Exercise directions:
The records below are to be quoted in full; please keep every word exact.
:: Data records
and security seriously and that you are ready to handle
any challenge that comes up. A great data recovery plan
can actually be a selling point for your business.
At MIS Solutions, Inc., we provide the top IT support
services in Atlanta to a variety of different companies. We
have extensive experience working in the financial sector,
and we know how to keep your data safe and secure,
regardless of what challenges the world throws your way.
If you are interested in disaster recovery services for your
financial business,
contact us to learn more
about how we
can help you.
::::
Response to this exercise:
and security seriously and that you are ready to handle
any challenge that comes up. A great data recovery plan
can actually be a selling point for your business.
At MIS Solutions, Inc., we provide the top IT support
services in Atlanta to a variety of different companies. We
have extensive experience working in the financial sector,
and we know how to keep your data safe and secure,
regardless of what challenges the world throws your way.
If you are interested in disaster recovery services for your
financial business,
contact us to learn more
about how we
can help you.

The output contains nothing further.